Qu’est-ce qui fait un homme ? Telle est la grande question qui hante le cinéma de Fred Zinnemann, comme le suggèrent du reste plusieurs de ses titres français : C’étaient des hommes (1950), Tant qu’il y aura des hommes (1953), Un homme pour l’éternité (1966)… Sa maturité de cinéaste coïncide avec l’après-Seconde Guerre mondiale, moment délicat aux États-Unis où la réalité du conflit a fracassé les certitudes, brouillé les repères. Comme on le voit dans les nouvelles de John Cheever et les romans de Richard Yates, une fracture intime se dessine entre l’homme blessé qui a vécu l’horreur du front et la façade de bien-être et de respectabilité qu’il faut présenter à un monde soucieux de bienséance et épris de la figure du héros.

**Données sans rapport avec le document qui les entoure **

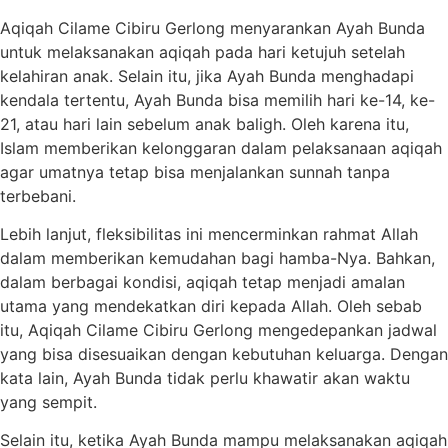
Aqiqah Cilame Cibiru Gerlong menyarankan Ayah Bunda
untuk melaksanakan aqiqah pada hari ketujuh setelah
kelahiran anak. Selain itu, jika Ayah Bunda menghadapi
kendala tertentu, Ayah Bunda bisa memilih hari ke-14, ke-
21, atau hari lain sebelum anak baligh. Oleh karena itu,
Islam memberikan kelonggaran dalam pelaksanaan aqiqah
agar umatnya tetap bisa menjalankan sunnah tanpa
terbebani.
Lebih lanjut, fleksibilitas ini mencerminkan rahmat Allah
dalam memberikan kemudahan bagi hamba-Nya. Bahkan,
dalam berbagai kondisi, aqiqah tetap menjadi amalan
utama yang mendekatkan diri kepada Allah. Oleh sebab
itu, Aqiqah Cilame Cibiru Gerlong mengedepankan jadwal
yang bisa disesuaikan dengan kebutuhan keluarga. Dengan
kata lain, Ayah Bunda tidak perlu khawatir akan waktu
yang sempit.
Selain itu, ketika Ayah Bunda mampu melaksanakan aqiqah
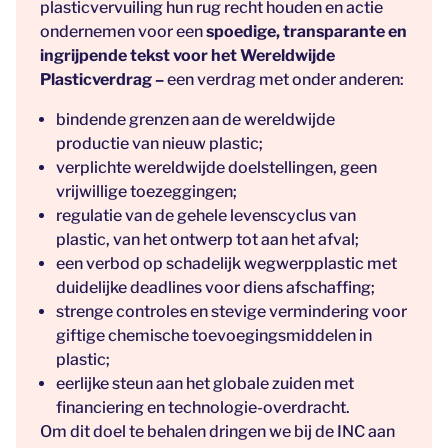
plasticvervuiling hun rug recht houden en actie
ondernemen voor een
spoedige, transparante en
ingrijpende tekst voor het Wereldwijde
Plasticverdrag –
een verdrag met onder anderen:
bindende grenzen aan de wereldwijde
productie van nieuw plastic;
verplichte wereldwijde doelstellingen, geen
vrijwillige toezeggingen;
regulatie van de gehele levenscyclus van
plastic, van het ontwerp tot aan het afval;
een verbod op schadelijk wegwerpplastic met
duidelijke deadlines voor diens afschaffing;
strenge controles en stevige vermindering voor
giftige chemische toevoegingsmiddelen in
plastic;
eerlijke steun aan het globale zuiden met
financiering en technologie-overdracht.
Om dit doel te behalen dringen we bij de INC aan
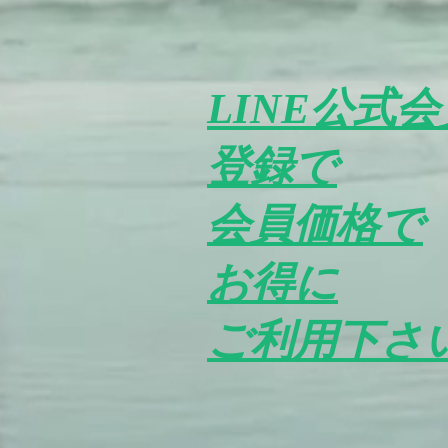
LINE公式会
登録で
​会員価格で
お得に
ご利用下さ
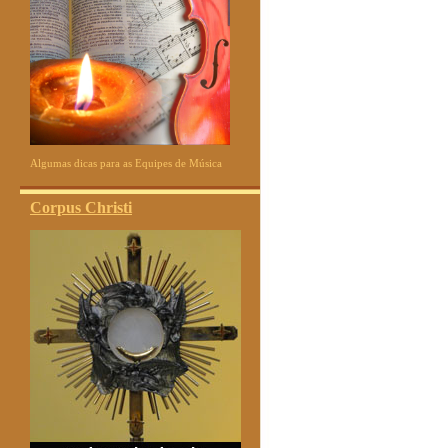
Algumas dicas para as Equipes de Música
Corpus Christi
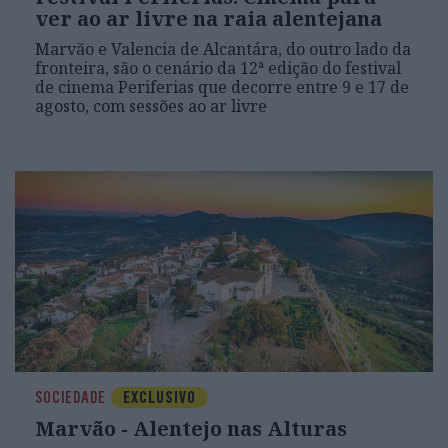
ver ao ar livre na raia alentejana
Marvão e Valencia de Alcantára, do outro lado da
fronteira, são o cenário da 12ª edição do festival
de cinema Periferias que decorre entre 9 e 17 de
agosto, com sessões ao ar livre
SOCIEDADE
EXCLUSIVO
Marvão - Alentejo nas Alturas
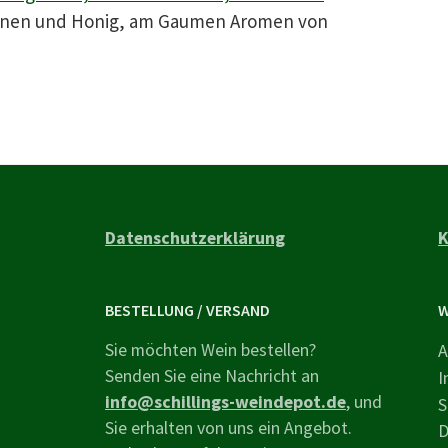
irnen und Honig, am Gaumen Aromen von
Datenschutzerklärung
K
BESTELLUNG / VERSAND
W
Sie möchten Wein bestellen?
A
Senden Sie eine Nachricht an
I
info@schillings-weindepot.de
, und
S
Sie erhalten von uns ein Angebot.
D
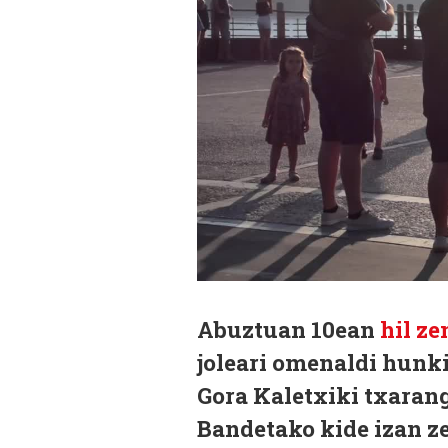
Abuztuan 10ean
hil ze
joleari omenaldi hunki
Gora Kaletxiki txaran
Bandetako kide izan z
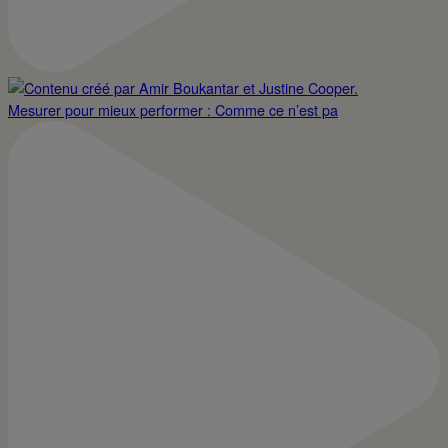
Mesurer pour mieux performer : Comme ce n’est pa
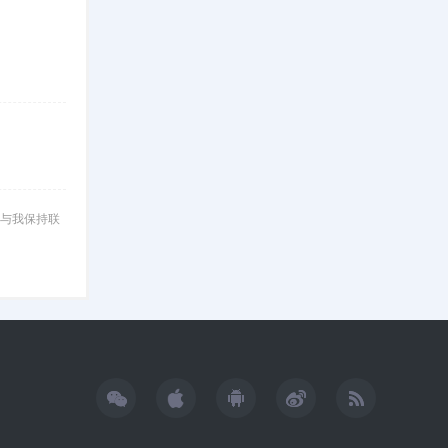
与我保持联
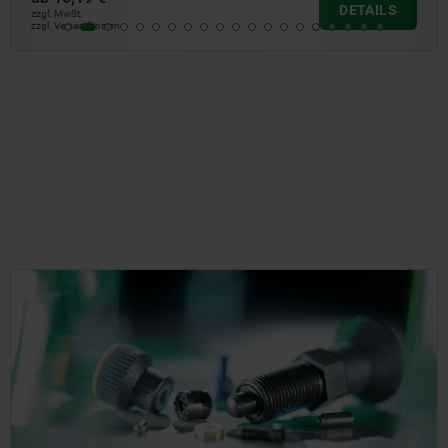
DETAILS
zzgl. MwSt.
zzgl. Versandkosten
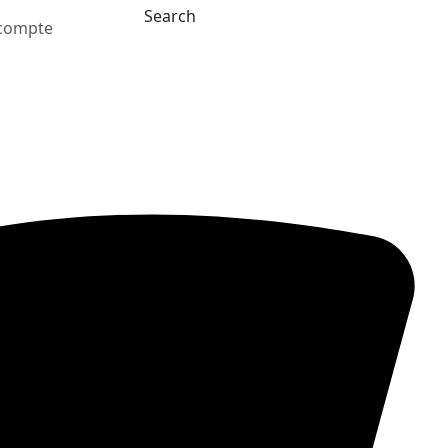
Search
compte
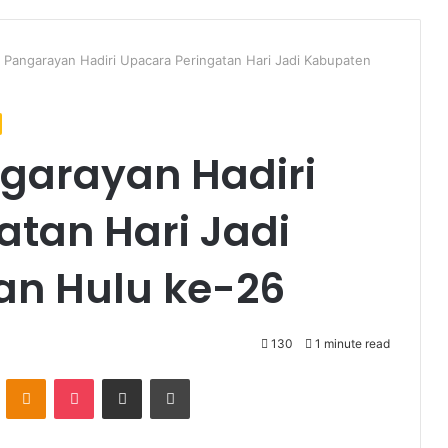
r Pangarayan Hadiri Upacara Peringatan Hari Jadi Kabupaten
ngarayan Hadiri
atan Hari Jadi
an Hulu ke-26
130
1 minute read
VKontakte
Odnoklassniki
Pocket
Share via Email
Print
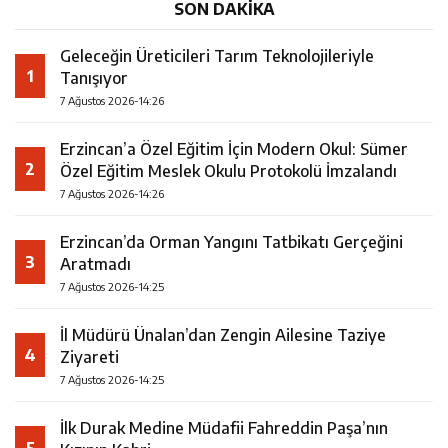
SON DAKİKA
Geleceğin Üreticileri Tarım Teknolojileriyle
1
Tanışıyor
7 Ağustos 2026-14:26
Erzincan’a Özel Eğitim İçin Modern Okul: Sümer
2
Özel Eğitim Meslek Okulu Protokolü İmzalandı
7 Ağustos 2026-14:26
Erzincan’da Orman Yangını Tatbikatı Gerçeğini
3
Aratmadı
7 Ağustos 2026-14:25
İl Müdürü Ünalan’dan Zengin Ailesine Taziye
4
Ziyareti
7 Ağustos 2026-14:25
İlk Durak Medine Müdafii Fahreddin Paşa’nın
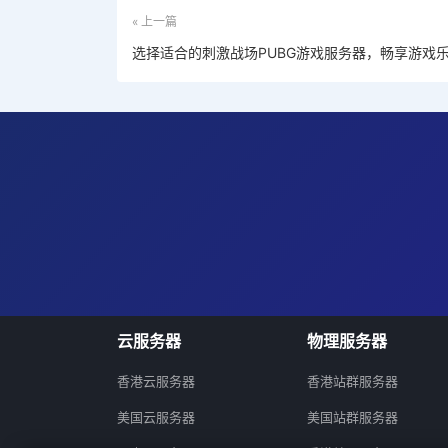
« 上一篇
选择适合的刺激战场PUBG游戏服务器，畅享游戏
云服务器
物理服务器
香港云服务器
香港站群服务器
美国云服务器
美国站群服务器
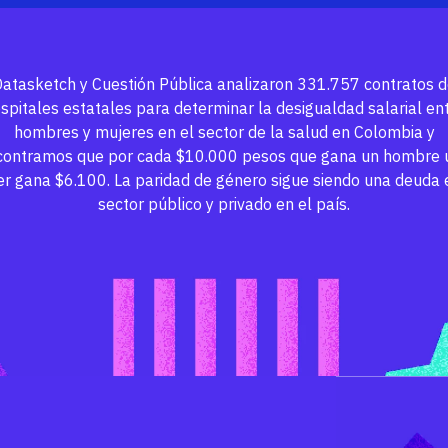
atasketch y Cuestión Pública analizaron 331.757 contratos 
spitales estatales para determinar la desigualdad salarial en
hombres y mujeres en el sector de la salud en Colombia y
contramos que por cada $10.000 pesos que gana un hombre 
r gana $6.100. La paridad de género sigue siendo una deuda 
sector público y privado en el país.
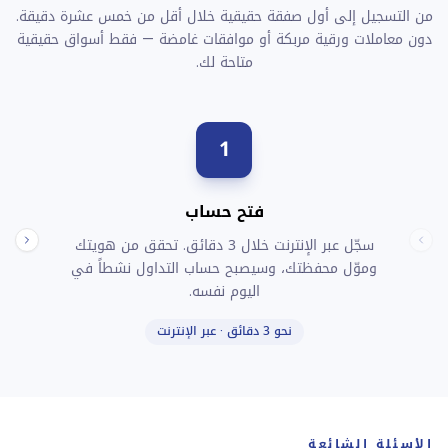
من التسجيل إلى أول صفقة حقيقية خلال أقل من خمس عشرة دقيقة.
دون معاملات ورقية مربكة أو موافقات غامضة — فقط أسواق حقيقية
متاحة لك.
1
فتح حساب
سجّل عبر الإنترنت خلال 3 دقائق. تحقق من هويتك
وموّل محفظتك، وسيصبح حساب التداول نشطاً في
اليوم نفسه.
نحو 3 دقائق · عبر الإنترنت
الأسئلة الشائعة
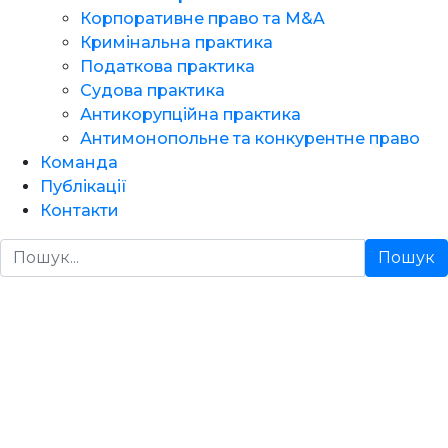
Корпоративне право та M&A
Кримінальна практика
Податкова практика
Судова практика
Антикорупційна практика
Антимонопольне та конкурентне право
Команда
Публікації
Контакти
Пошук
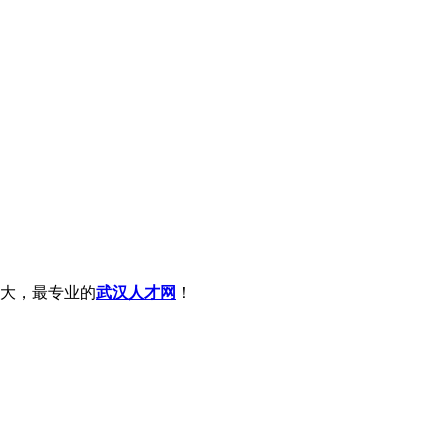
大，最专业的
武汉人才网
！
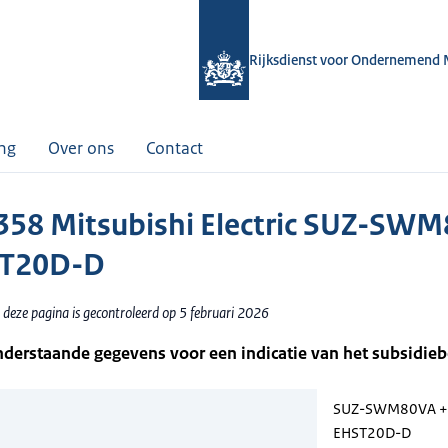
Rijksdienst voor Ondernemend 
ing
Over ons
Contact
58 Mitsubishi Electric SUZ-SW
ST20D-D
 deze pagina is gecontroleerd op 5 februari 2026
nderstaande gegevens voor een indicatie van het subsidie
SUZ-SWM80VA +
EHST20D-D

De tous les grands réalisateurs en activité à l’époque, Zinnemann est le plus sensible aux traces que laisse la guerre dans la vie d’hommes ordinaires, ni meilleurs ni pires que d’autres mais sortis transformés de leur rencontre frontale avec la violence. C’est d’abord parce qu’il est le fils d’un vétéran de la Première Guerre mondiale, durablement traumatisé par le temps passé au front. Et puis il a étudié à Vienne et fait ses débuts dans l’Allemagne de la République de Weimar, aux studios de Babelsberg. Il est donc issu de cette Europe dévastée par les nazis… Une expérience qui donne toute sa profondeur aux Anges marqués (1948), son film sur un jeune survivant d’Auschwitz en quête de sa mère (Michel Hazanavicius en a signé le remake en 2014, The Search).
Un acte de violence, chef-d’œuvre méconnu
Dans l’éblouissant Un acte de violence (1948), une rareté dont la Warner a édité une copie spécialement pour le festival Lumière, un jeune père de famille bien sous tous rapports (il est joué par Van Heflin, sympathique présence de la MGM de l’époque au point d’incarner Athos dans Les Trois Mousquetaires) se révèle avoir commis, lorsqu’il était prisonnier de guerre, un acte d’une lâcheté innommable. Le cinéaste adopte une mise en scène hitchcockienne pour évoquer la menace (un ancien camarade de l’armée en quête de vengeance) qui pourrait pulvériser sa vie paisible. Le film joue avec l’allégeance du spectateur, qui se retrouve à souhaiter tantôt que le « héros » si peu héroïque s’en sorte indemne, tantôt à le juger impardonnable et à vouloir son châtiment.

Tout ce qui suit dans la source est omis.